The rent laws are a case in point. With the current rent regulations set to expire on June 15, pressure had been mounting in recent weeks on the state Senate to act, especially since Assembly Speaker Carl Heastie had announced his chamber’s positions on a package of rent reforms shortly after the state budget was approved in early April. State Senate Majority Leader Andrea Stewart-Cousins, however, took a patient approach to reaching a consensus within her own conference, which in late May announced its support for nine rent reform bills backed by a statewide coalition of activists.

Cuomo had thought the Senate was bluffing and even suggested that lawmakers should face primary challenges if they failed to pass the legislation, though he also announced that he would sign into law whatever the Legislature passed. Once lawmakers unveiled a two-way deal last week that included eight of the nine measures, the governor was left explaining to reporters how he was not “irritated” by lawmakers’ negotiations.

“She handled this brilliantly,” Michael McKee, treasurer of Tenants PAC and a veteran tenant activist, said of Stewart-Cousins’ approach to rent regulation negotiations. “This is a guy who has a reputation for being very smart, but did some really stupid stuff like taunting the Senate.”

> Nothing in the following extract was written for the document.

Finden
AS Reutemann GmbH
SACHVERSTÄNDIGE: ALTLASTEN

Cuomo had first named tenant protections as a priority as part of his 100-day justice agenda that he rolled out as he got ready to begin his third term in office. By the time lawmakers approved the rent omnibus bill in mid-June, the changes had become more far-reaching than Cuomo and the real estate industry – a big campaign supporter of his – had initially thought possible. The two-way legislative negotiations allowed Cuomo to avoid being the scapegoat for the failure to pass a “good cause eviction” bill, but they also demonstrated to his progressive critics what they could get done without his help. “The things that we’ve been able to achieve this year, across the board, have been in spite of the governor, not because of them,” state Sen. Gustavo Rivera, a Bronx Democrat, told City & State. “We would all be better off if the governor would just acknowledge that he is (only) the biggest guy in the room because he wants to be the only guy in the room.”

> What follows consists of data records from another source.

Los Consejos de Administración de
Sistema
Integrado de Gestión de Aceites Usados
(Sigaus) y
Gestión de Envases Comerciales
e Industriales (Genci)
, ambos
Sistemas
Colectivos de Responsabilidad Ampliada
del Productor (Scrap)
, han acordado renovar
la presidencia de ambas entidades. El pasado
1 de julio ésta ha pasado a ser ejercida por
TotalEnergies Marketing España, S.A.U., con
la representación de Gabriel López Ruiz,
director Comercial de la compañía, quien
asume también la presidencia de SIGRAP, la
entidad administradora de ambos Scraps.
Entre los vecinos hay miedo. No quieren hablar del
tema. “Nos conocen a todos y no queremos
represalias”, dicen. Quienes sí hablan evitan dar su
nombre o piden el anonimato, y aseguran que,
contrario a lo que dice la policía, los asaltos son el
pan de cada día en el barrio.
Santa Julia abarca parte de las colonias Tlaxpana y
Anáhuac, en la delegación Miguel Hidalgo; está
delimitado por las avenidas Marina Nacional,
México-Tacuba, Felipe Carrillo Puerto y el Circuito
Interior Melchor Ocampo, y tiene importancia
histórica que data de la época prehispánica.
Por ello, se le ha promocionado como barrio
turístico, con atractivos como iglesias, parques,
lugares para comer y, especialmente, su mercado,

Of course, Cuomo remains easily the most powerful politician in Albany. The entire six-month session has been remarkably productive, with lawmakers passing legislation on voting rights, abortion, congestion pricing, criminal justice reforms, climate change, sexual harassment and farmworkers’ rights. And despite some setbacks and evidence of lawmakers asserting their independence, Cuomo has yet to fall victim to the “third-term curse” that has undermined other elected executives. “The governor was able to forge a compromise working with the Legislature on what will be seen as the most significant piece of legislation that New York has passed in the last 50 years,” said Bruce Gyory, a Democratic consultant at Manatt, Phelps & Phillips. “I don’t see how anyone with a fair lens could say that he’s a diminished figure.”

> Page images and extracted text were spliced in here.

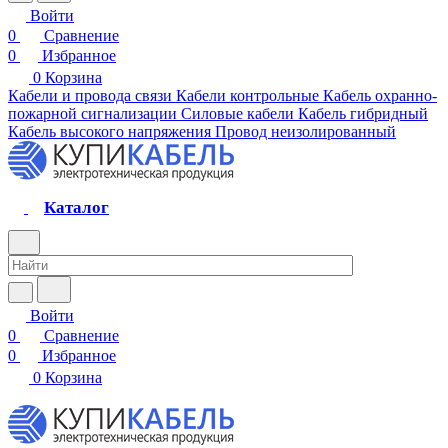
Войти
0
Сравнение
0
Избранное
0
Корзина
Кабели и провода связи
Кабели контрольные
Кабель охранно-
пожарной сигнализации
Силовые кабели
Кабель гибридный
Кабель высокого напряжения
Провод неизолированный
Каталог
Войти
0
Сравнение
0
Избранное
0
Корзина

The failure by lawmakers to pass a proposed constitutional amendment limiting the governor’s power over the budget shows that even without appearing to say or do anything, lawmakers remain reluctant to challenge Cuomo directly. “The governor may not have as much power as he previously had,” said Assemblyman Brian Barnwell, a Queens Democrat who sponsored the proposed amendment. “But he definitely still has a lot of power.”